To do => Please print all of the records shown below, exactly as given.

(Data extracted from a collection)
+++
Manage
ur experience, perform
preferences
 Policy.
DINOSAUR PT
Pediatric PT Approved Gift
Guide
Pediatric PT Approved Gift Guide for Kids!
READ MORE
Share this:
+++
Written reply =>
Manage
ur experience, perform
preferences
 Policy.
DINOSAUR PT
Pediatric PT Approved Gift
Guide
Pediatric PT Approved Gift Guide for Kids!
READ MORE
Share this:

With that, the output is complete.